Mayor of Accra
- In office 2004–2009
- President: John Agyekum Kufour
- Preceded by: Solomon Adjei Darko
- Succeeded by: Alfred Vanderpuije

Member of Council of State
- Incumbent
- Assumed office 2017
- President: Nana Akuffo-Addo

Personal details
- Born: Stanley Nii Adjiri Blankson Ghana
- Party: New Patriotic Party
- Spouse: Florence Okai

= Stanley Nii Adjiri Blankson =

Ghanaian politician

Stanley Nii Adjiri Blankson is a Ghanaian politician and former mayor of the city of Accra. His mayoral term ended in January 2009 when he was replaced by Alfred Oko Vanderpuije. Since February 2017 he has been a member of Ghana's Council of State.

==Mayor of Accra==
In February 2004 President John Agyekum Kufour named Blankson as the only candidate to contest the seat for Mayor of Accra. The election was conducted on the 25 February 2004 by the Electoral Commission of Ghana for the 102 assembly members to agree or disagree with the president's choice. At the end of voting, he obtained 80 votes which was 78% of valid votes cast.
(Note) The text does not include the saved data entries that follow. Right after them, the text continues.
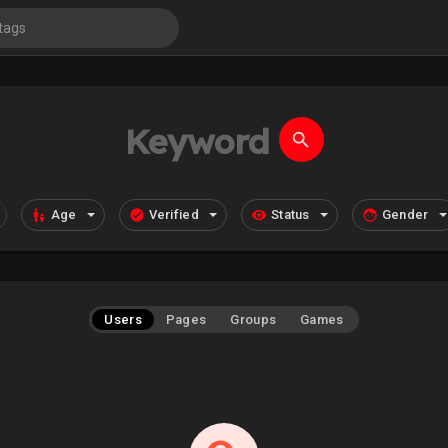
Age
Verified
Status
Gender
Users
Pages
Groups
Games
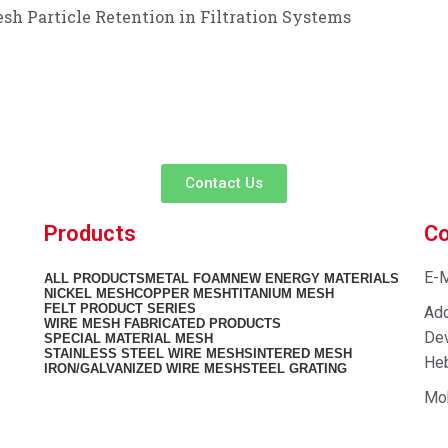
sh Particle Retention in Filtration Systems
customer service experience and a guarantee of
team is ready to listen to your needs and explore tailored solutions to
begin your exclusive consultation service!
Contact Us
Products
Co
E-M
ALL
PRODUCTS
METAL FOAM
NEW ENERGY MATERIALS
NICKEL MESH
COPPER MESH
TITANIUM MESH
FELT PRODUCT SERIES
Add
WIRE MESH FABRICATED PRODUCTS
Dev
SPECIAL MATERIAL MESH
STAINLESS STEEL WIRE MESH
SINTERED MESH
Heb
IRON/GALVANIZED WIRE MESH
STEEL GRATING
Mo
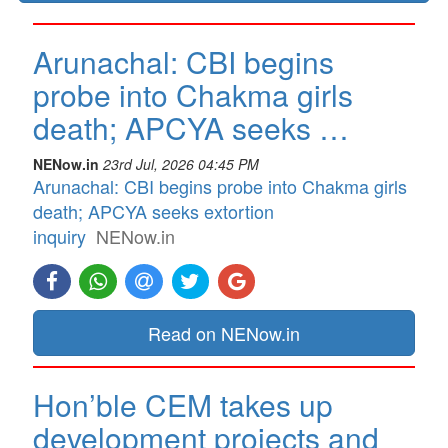
Arunachal: CBI begins
probe into Chakma girls
death; APCYA seeks …
NENow.in
23rd Jul, 2026 04:45 PM
Arunachal: CBI begins probe into Chakma girls
death; APCYA seeks extortion
inquiry
NENow.in
Read on NENow.in
Hon’ble CEM takes up
development projects and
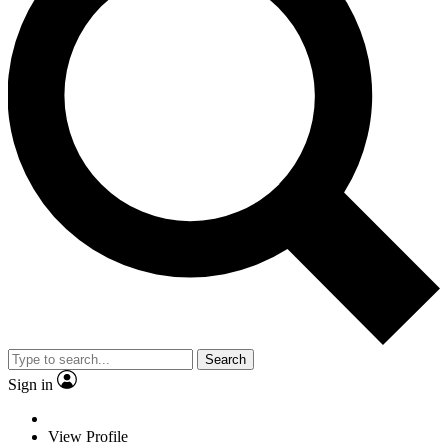
Search
Sign in
View Profile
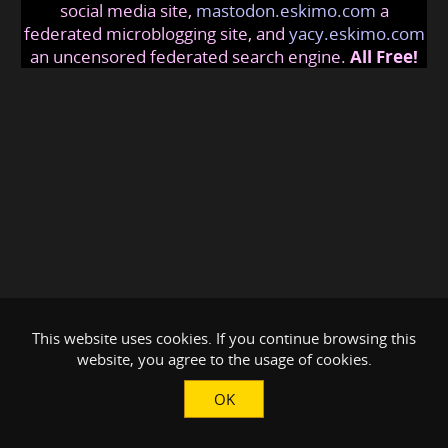
social media site,
mastodon.eskimo.com
a
federated microblogging site, and
yacy.eskimo.com
an uncensored federated search engine.
All Free!
This website uses cookies. If you continue browsing this
website, you agree to the usage of cookies.
OK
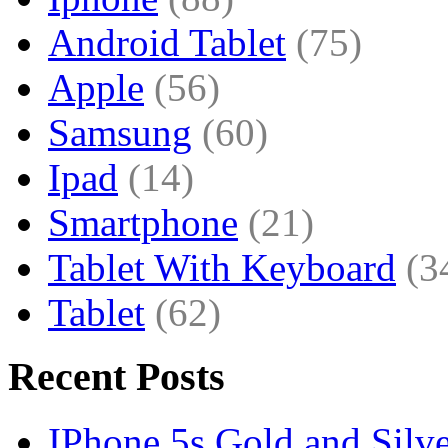
Android Tablet
(75)
Apple
(56)
Samsung
(60)
Ipad
(14)
Smartphone
(21)
Tablet With Keyboard
(3
Tablet
(62)
Recent Posts
IPhone 5s Gold and Silv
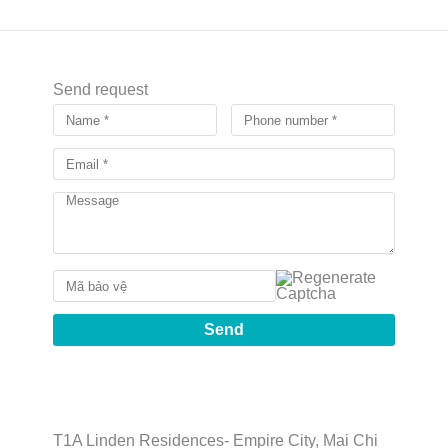
Send request
T1A Linden Residences- Empire City, Mai Chi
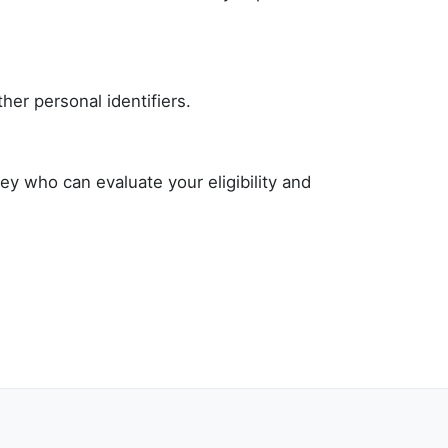
her personal identifiers.
ey who can evaluate your eligibility and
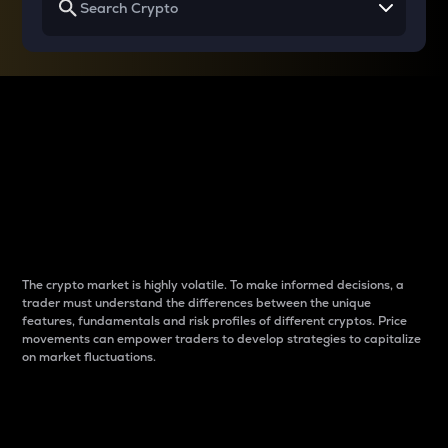
Why do differences
between cryptos matter
to traders?
The crypto market is highly volatile. To make informed decisions, a
trader must understand the differences between the unique
features, fundamentals and risk profiles of different cryptos. Price
movements can empower traders to develop strategies to capitalize
on market fluctuations.
Introduction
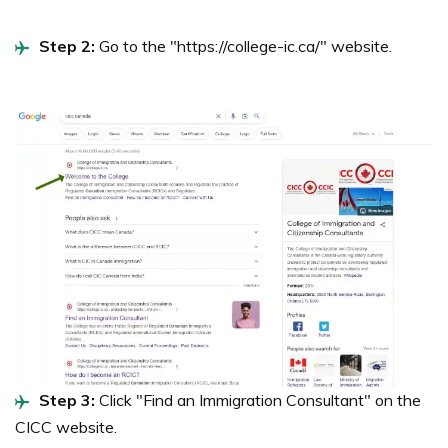
Step 2:
Go to the "https://college-ic.ca/" website.
Step 3:
Click "Find an Immigration Consultant" on the
CICC website.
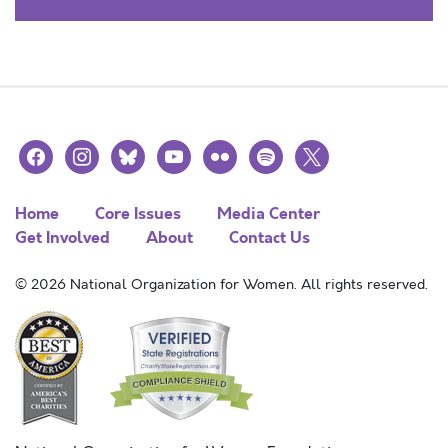
facebook
instagram
bluesky
youtube
flickr
spotify
x
Home
Core Issues
Media Center
Get Involved
About
Contact Us
© 2026 National Organization for Women. All rights reserved.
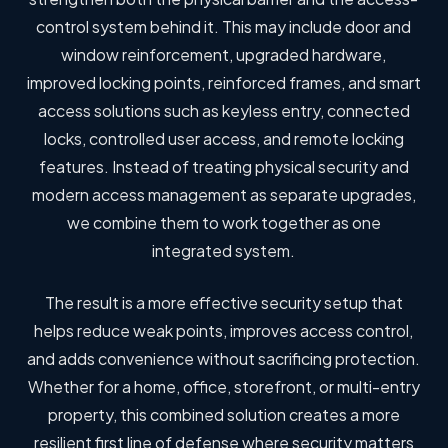
control system behind it. This may include door and
window reinforcement, upgraded hardware,
improved locking points, reinforced frames, and smart
access solutions such as keyless entry, connected
locks, controlled user access, and remote locking
features. Instead of treating physical security and
modern access management as separate upgrades,
we combine them to work together as one
integrated system.
The result is a more effective security setup that
helps reduce weak points, improves access control,
and adds convenience without sacrificing protection.
Whether for a home, office, storefront, or multi-entry
property, this combined solution creates a more
resilient first line of defense where security matters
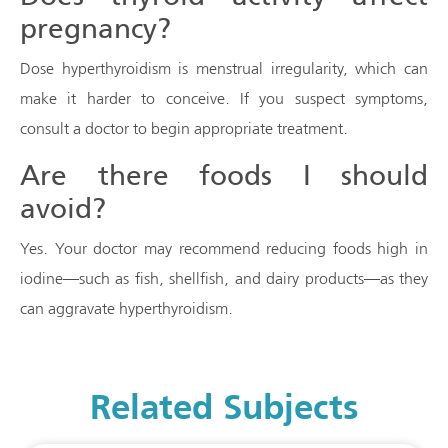
pregnancy?
Dose hyperthyroidism is menstrual irregularity, which can
make it harder to conceive. If you suspect symptoms,
consult a doctor to begin appropriate treatment.
Are there foods I should
avoid?
Yes. Your doctor may recommend reducing foods high in
iodine—such as fish, shellfish, and dairy products—as they
can aggravate hyperthyroidism.
Related Subjects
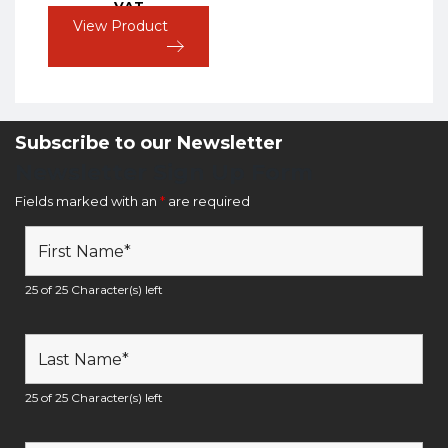
VAT
View Product
Subscribe to our Newsletter
Newsletter Sign Up Form
Fields marked with an
*
are required
25 of 25 Character(s) left
25 of 25 Character(s) left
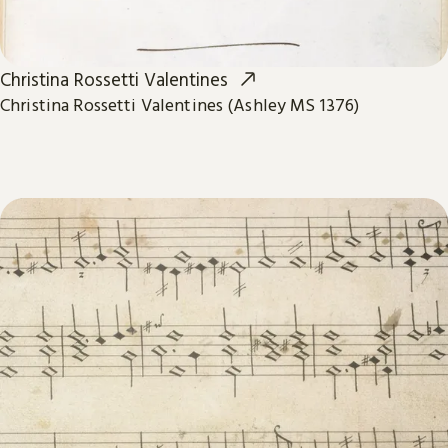
Christina Rossetti Valentines
Christina Rossetti Valentines (Ashley MS 1376)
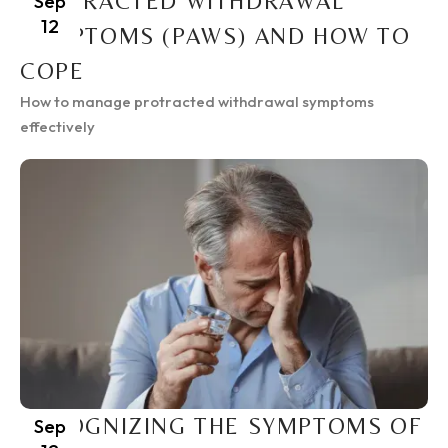
PROTRACTED WITHDRAWAL
Sep
12
SYMPTOMS (PAWS) AND HOW TO
COPE
How to manage protracted withdrawal symptoms
effectively
RECOGNIZING THE SYMPTOMS OF
Sep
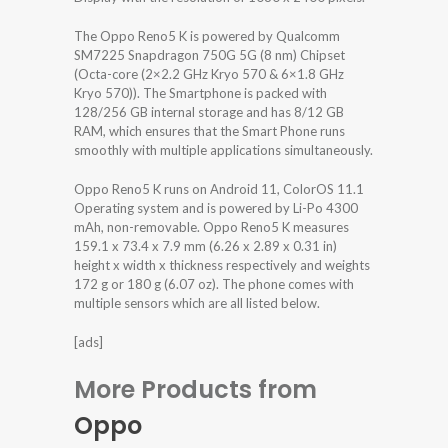
The Oppo Reno5 K is powered by Qualcomm
SM7225 Snapdragon 750G 5G (8 nm) Chipset
(Octa-core (2×2.2 GHz Kryo 570 & 6×1.8 GHz
Kryo 570)). The Smartphone is packed with
128/256 GB internal storage and has 8/12 GB
RAM, which ensures that the Smart Phone runs
smoothly with multiple applications simultaneously.
Oppo Reno5 K runs on Android 11, ColorOS 11.1
Operating system and is powered by Li-Po 4300
mAh, non-removable. Oppo Reno5 K measures
159.1 x 73.4 x 7.9 mm (6.26 x 2.89 x 0.31 in)
height x width x thickness respectively and weights
172 g or 180 g (6.07 oz). The phone comes with
multiple sensors which are all listed below.
[ads]
More Products from
Oppo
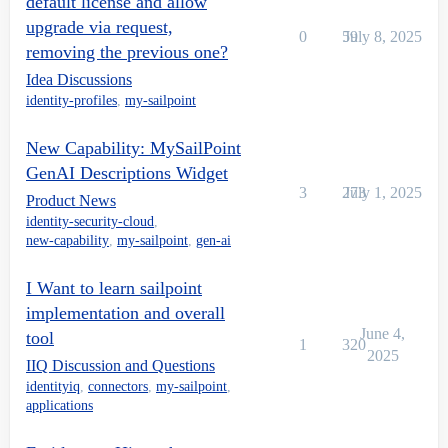
default license and allow
upgrade via request,
0
59
July 8, 2025
removing the previous one?
Idea Discussions
identity-profiles
,
my-sailpoint
New Capability: MySailPoint
GenAI Descriptions Widget
3
273
July 1, 2025
Product News
identity-security-cloud
,
new-capability
,
my-sailpoint
,
gen-ai
I Want to learn sailpoint
implementation and overall
June 4,
tool
1
320
2025
IIQ Discussion and Questions
identityiq
,
connectors
,
my-sailpoint
,
applications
He succeeded Solomon Adjei Darko, whose term as mayor was not renewed by the president. In his acceptance speech, Blankson promised to improve revenue collection and sanitation with the view of transforming Accra into a world-class city. He asked assembly members to work devoid of political affiliation in order to achieve their targets. Sheikh Ibrahim Cudjoe Quaye, the then Greater Accra Regional Minister who had acted as mayor, officially handed over the affairs of the Accra Metropolitan Assembly to Blankson with the expression of confidence in him alluding to the fact that: "the mayor was a disciplined, committed and dedicated man".

As mayor of Accra, Blankson embarked on decongestion exercises in various parts of the city to aid in the smooth flow of human and vehicular traffic. He also worked with commercial drivers to improve the general commuting experience by admonishing them to take their personal hygiene and city sanitation seriously.

Blankson served as mayor from February 2004 to January 2009, when the National Democratic Congress led by Professor John Evans Atta Mills came into power. Alfred Vanderpuije was appointed in his place.

==Council of State==
In February 2017 President Nana Akuffo-Addo appointed Blankson as a member of the Council of state of Ghana. Blankson did not have to contest council elections since the President of Ghana has the right to appoint eleven people of his choice to the council. The other members of the council did have to contest regional elections to be elected to the council.

==Personal life==
Blankson is married to Madam Florence Okai-Blankson.